Thursday, February 29, 2024
February 29, 2024

Viewpoint: Election changes nothing


John Sprague pointed out in last week’s Driftwood that votes for “centre-left and left parties” in the October federal election far outnumbered votes for “right-leaning” parties. It is an interesting perspective, but I seriously question the labels. I see the Liberals more as a pro-establishment party fiercely opposed to meaningful change.

Canada’s fossil-fuel agenda will not be affected by the results of the election as the Liberals and Conservatives have more than enough seats to push it through. Subsidies to Big Oil will continue and the toxic gunk from Alberta will still flow to the coast.

Since Confederation, Canada has been ruled alternately by two dominant parties. Not until the 1920s did other parties break through, but even so, power has never shifted significantly from the two main players.

The reason is simple: because the British aristocrats who created our electoral system centuries ago did so to disempower the rabble and keep money and power in the hands of the elite. First-past-the-post was designed to protect the status quo.

We shall never know how the election results would have differed under proportional representation. It is quite possible that, without strategic voting, wasted votes and general voter apathy, we could now have a more progressive government.

We have just commemorated all those who fought and died in past wars, but let’s not forget we are now engaged in a war that is much greater in scope and even more destructive. The weapons used by the oppressors have changed from rifles and tanks to the almighty dollar. There is very little that money cannot buy (including governments), and the psychopaths with most of the wealth are taking control. Millions are being enslaved, exploited and displaced, all while eco-systems collapse around the globe.

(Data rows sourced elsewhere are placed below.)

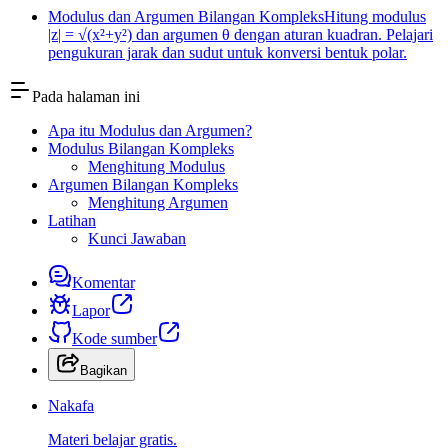
Modulus dan Argumen Bilangan Kompleks
Hitung modulus
|z| = √(x²+y²) dan argumen θ dengan aturan kuadran. Pelajari
pengukuran jarak dan sudut untuk konversi bentuk polar.
Pada halaman ini
Apa itu Modulus dan Argumen?
Modulus Bilangan Kompleks
Menghitung Modulus
Argumen Bilangan Kompleks
Menghitung Argumen
Latihan
Kunci Jawaban
Komentar
Lapor
Kode sumber
Bagikan
Nakafa
Materi belajar gratis.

South of the border, Trump is using inflammatory language to whip up hate, anger, racism and violence, and to fool people into believing there is no difference between the corporate and public interests. As he trashes the environment, he convinces others that the climate crisis is “a hoax” and “America is clean.”

Here at home, Trudeau uses politically correct language, but there is no doubt whose interests he serves. He is the pretty face that hides the ugly reality of the corporate establishment and unbridled capitalism.

In William Golding’s Lord of the Flies, a group of British school boys is stranded on an island. The one with the most reasoning ability and knowledge about survival is a fat boy nicknamed Piggy. He is ridiculed by the others, and his glasses, which symbolize science and allow him to see, are soon broken. Eventually, Piggy is thrown off a cliff and his brains are literally splattered on a rock. As the veneer of civilization disintegrates, the society of boys descends into the chaos of tribalism, war and superstition.

As I reflect on the state of the world and the election results, I recall Elizabeth May saying, “This will be the last election of any consequence,” and wonder if we are heading in the same direction as the boys on the island. We are indeed in deep trouble, but unlike events at the end of Golding’s story, nobody is coming to save us.